Accessing same global memory address within warps

Hi all,
right now i am implementing particle in cell codes for cuda gpus. So i have millions of particles and a much lower count of grid cells. The particles are sorted corresponding to their position in the grid. When i move these particles i have to apply the corresponding forces from the grid cells, which means that several threads need to access the same memory address to get these force values.So what i would like to know is: Are these memory accesses coalesced or not? I would say no because it is not accessing consecutive memory addresses but only one. So if it is not coalesced is there a way to avoid uncoalesced memory accesses? I have a really hard time to figure this out so any help is appreciated.
Philipp

Memory accesses from separate warps (i.e. from threads not in the same warp) are never coalesced. Memory accesses from the same warp but emanating from different instructions in the instruction stream are never coalesced. However in each case you may still get some benefit from the cache, compared to going to global memory for all accesses.

If threads in the same warp access (read) the same location in the same instruction/clock cycle, the memory subsystem will use a “broadcast” mechanism so that only one read of that location is required, and all threads using that data will receive it in the same transaction. This will not result in additional transactions to service the request from multiple threads in this scenario.

coalescing is a “grouping” process (look up the english definition of the word “coalesce”) that the memory subsystem uses to group locations together that are close enough to each other so that they can be serviced in a single transaction. Rather than using coalesce for requests to the same location from the same warp in the same instruction/issue cycle, I believe it is clearer to use the word “broadcast” since that is how the programming guide describes it. There is only one read transaction in that case, and the results of the read transaction are “broadcast” to any threads that requested it.

This assumes relatively current hardware, e.g. cc 3.0 or newer. Broadcast rules were different for very ancient CUDA devices, e.g. cc1.x

If a warp accesses the same addresses several times, then the memory instruction is coalesced. Internally, NVIDIA GPUs only support gather instructions, which on newer GPUs are implemented like:

while (not all threads in warp are served)
     request cache line l of first thread, which is not served yet;
     for each thread t in warp
          if (t is not served yet && requested address of t is in l)
               serve t with l;

Note that gather instructions are implemented the same way on modern CPUs, if one replaces the misleading cuda lingo (thread, warp) with the common CPU lingo (SIMD lane, thread).

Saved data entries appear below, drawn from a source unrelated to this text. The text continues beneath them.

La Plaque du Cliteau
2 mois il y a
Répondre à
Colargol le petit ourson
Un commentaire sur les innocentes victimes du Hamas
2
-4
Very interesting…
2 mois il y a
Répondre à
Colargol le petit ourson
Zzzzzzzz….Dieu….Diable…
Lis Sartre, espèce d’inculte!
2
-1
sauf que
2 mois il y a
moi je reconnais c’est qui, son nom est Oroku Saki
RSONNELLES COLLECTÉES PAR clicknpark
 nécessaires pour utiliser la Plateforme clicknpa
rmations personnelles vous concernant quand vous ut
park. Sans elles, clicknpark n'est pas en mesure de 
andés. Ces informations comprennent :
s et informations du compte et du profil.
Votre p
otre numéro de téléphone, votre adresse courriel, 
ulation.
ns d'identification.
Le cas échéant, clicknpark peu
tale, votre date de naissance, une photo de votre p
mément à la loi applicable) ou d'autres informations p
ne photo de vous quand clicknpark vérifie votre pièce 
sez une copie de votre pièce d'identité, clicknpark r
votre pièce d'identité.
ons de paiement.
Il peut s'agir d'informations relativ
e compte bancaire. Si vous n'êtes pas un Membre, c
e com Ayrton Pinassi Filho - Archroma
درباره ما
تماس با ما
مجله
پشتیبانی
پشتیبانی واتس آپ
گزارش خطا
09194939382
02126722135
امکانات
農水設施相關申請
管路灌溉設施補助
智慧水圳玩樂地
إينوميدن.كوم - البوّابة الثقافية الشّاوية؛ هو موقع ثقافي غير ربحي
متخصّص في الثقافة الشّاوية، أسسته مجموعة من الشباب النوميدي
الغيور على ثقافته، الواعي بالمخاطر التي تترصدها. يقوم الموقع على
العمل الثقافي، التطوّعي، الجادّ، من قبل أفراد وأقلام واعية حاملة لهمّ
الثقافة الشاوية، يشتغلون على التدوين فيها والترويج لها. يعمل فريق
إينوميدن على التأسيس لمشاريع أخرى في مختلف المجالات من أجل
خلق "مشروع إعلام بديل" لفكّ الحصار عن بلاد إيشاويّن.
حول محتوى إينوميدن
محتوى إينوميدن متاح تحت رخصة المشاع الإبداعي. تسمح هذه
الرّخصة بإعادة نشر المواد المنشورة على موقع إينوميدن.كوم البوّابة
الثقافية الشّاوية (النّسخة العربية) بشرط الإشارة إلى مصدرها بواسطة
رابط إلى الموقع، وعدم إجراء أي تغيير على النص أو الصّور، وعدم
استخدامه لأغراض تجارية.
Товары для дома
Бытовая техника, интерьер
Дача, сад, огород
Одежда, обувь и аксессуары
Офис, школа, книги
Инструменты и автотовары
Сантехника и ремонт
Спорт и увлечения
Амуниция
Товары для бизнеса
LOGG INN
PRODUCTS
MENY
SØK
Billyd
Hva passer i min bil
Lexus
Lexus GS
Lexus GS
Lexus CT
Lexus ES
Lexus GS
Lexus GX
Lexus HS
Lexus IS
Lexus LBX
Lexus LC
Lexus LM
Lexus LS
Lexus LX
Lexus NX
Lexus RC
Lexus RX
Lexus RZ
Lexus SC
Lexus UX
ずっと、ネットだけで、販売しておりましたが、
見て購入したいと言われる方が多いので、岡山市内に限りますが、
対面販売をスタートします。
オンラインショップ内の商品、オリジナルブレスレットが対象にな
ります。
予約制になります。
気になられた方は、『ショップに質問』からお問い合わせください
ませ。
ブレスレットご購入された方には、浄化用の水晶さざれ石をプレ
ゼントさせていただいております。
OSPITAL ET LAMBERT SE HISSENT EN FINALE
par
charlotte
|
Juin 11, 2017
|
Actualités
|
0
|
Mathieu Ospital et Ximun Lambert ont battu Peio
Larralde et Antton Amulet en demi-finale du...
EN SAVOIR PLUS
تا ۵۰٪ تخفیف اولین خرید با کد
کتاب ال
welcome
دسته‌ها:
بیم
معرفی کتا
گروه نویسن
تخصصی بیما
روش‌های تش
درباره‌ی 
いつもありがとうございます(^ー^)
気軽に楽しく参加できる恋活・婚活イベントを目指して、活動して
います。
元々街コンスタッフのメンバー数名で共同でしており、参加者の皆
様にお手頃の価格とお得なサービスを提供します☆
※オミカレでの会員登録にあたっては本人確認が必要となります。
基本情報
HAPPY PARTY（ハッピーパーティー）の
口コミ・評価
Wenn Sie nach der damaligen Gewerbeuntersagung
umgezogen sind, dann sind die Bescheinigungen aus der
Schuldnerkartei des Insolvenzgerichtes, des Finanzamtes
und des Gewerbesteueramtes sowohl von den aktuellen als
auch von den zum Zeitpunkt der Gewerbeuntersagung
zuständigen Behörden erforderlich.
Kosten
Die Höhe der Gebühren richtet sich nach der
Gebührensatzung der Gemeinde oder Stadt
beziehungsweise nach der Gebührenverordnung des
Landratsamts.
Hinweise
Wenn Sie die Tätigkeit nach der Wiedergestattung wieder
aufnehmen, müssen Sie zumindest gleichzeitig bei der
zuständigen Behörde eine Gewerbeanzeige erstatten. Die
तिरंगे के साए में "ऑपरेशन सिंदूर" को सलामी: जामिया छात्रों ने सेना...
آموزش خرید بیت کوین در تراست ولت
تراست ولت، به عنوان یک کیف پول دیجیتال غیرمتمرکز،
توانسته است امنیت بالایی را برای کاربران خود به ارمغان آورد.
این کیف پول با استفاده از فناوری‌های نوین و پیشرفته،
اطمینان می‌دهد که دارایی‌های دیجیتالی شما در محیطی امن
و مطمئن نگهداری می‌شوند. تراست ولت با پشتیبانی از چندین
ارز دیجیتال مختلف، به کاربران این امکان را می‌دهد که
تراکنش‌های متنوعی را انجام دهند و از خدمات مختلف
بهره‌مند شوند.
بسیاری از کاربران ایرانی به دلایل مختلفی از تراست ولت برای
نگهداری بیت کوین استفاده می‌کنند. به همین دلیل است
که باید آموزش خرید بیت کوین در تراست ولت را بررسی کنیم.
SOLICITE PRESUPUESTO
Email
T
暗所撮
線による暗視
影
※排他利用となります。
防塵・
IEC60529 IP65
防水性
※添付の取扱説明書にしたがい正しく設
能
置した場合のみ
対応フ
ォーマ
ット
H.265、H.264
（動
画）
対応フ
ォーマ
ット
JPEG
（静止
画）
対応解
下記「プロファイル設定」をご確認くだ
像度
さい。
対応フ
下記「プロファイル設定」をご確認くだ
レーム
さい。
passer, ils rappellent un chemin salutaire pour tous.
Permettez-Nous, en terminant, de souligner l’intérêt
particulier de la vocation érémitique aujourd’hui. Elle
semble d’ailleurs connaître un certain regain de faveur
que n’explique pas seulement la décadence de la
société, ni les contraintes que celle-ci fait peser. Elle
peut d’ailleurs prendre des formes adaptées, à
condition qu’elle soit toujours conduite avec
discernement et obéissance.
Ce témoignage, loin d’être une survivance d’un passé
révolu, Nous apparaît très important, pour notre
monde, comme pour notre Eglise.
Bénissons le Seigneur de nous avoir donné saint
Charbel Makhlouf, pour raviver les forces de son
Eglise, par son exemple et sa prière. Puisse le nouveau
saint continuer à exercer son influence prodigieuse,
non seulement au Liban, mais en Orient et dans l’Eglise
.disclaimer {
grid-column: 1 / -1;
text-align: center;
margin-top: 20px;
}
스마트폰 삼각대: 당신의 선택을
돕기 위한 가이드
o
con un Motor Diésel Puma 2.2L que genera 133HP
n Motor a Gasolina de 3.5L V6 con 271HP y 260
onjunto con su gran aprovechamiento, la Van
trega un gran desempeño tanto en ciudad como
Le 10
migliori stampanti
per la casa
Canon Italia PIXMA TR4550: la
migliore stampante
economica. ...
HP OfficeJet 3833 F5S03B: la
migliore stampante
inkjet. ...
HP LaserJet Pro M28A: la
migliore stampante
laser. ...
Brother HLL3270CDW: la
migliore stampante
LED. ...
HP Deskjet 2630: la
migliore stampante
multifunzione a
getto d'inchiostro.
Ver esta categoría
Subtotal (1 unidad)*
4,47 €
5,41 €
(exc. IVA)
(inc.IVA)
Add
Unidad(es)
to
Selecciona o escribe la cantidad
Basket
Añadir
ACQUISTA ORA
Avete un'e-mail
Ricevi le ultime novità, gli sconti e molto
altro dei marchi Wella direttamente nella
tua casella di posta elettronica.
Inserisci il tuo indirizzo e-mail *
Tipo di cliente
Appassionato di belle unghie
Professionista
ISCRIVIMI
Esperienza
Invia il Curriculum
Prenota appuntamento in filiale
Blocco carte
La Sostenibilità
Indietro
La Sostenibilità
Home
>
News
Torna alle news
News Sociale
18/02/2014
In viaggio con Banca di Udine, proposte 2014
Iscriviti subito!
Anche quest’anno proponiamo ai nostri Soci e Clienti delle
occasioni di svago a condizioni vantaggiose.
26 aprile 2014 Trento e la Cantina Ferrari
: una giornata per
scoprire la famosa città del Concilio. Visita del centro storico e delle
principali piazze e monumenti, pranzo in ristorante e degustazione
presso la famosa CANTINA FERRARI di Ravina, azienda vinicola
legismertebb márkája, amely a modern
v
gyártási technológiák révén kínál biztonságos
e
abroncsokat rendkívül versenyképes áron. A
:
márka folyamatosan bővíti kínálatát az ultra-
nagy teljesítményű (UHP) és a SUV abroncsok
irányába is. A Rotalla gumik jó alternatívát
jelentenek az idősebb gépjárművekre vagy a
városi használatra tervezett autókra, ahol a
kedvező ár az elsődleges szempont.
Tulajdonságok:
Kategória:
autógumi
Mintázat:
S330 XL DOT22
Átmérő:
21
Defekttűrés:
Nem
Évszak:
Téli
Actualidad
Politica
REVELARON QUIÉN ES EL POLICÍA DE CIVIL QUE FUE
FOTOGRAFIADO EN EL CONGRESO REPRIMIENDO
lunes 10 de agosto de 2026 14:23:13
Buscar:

However, the outer while loop may require some sort of replays on older GPUs (Fermi) and CPUs (Knights landing), while on newer GPUs and CPUs the loop is completely handled by the load store units.

The L1 cache starting with Fermi can handle multiple threads accessing the same address (on a load or store) without serializing. In order to optimize memory performance have all threads access as few 32 byte sectors as possible. Consecutive memory addresses is not a requirement for efficient memory accesses.

https://docs.nvidia.com/cuda/cuda-c-programming-guide/index.html#global-memory-3-0

[i]Each memory request is then broken down into cache line requests that are issued independently. A cache line request is serviced at the throughput of L1 or L2 cache in case of a cache hit, or at the throughput of device memory, otherwise.

Note that threads can access any words in any order, including the same words.[/i]

For Kepler Architecture review http://on-demand.gputechconf.com/gtc/2012/presentations/S0514-GTC2012-GPU-Performance-Analysis.pdf starting at Slide 27.

The L1 cache in Maxwell - Turing are more forgiving than Kepler. There is significantly smaller penalty for accessing sectors outside of a 128 byte cache line.

The CUDA profilers can help identify bad memory access patterns at an instruction level.

Thx for the fast answers. They really cleared things up.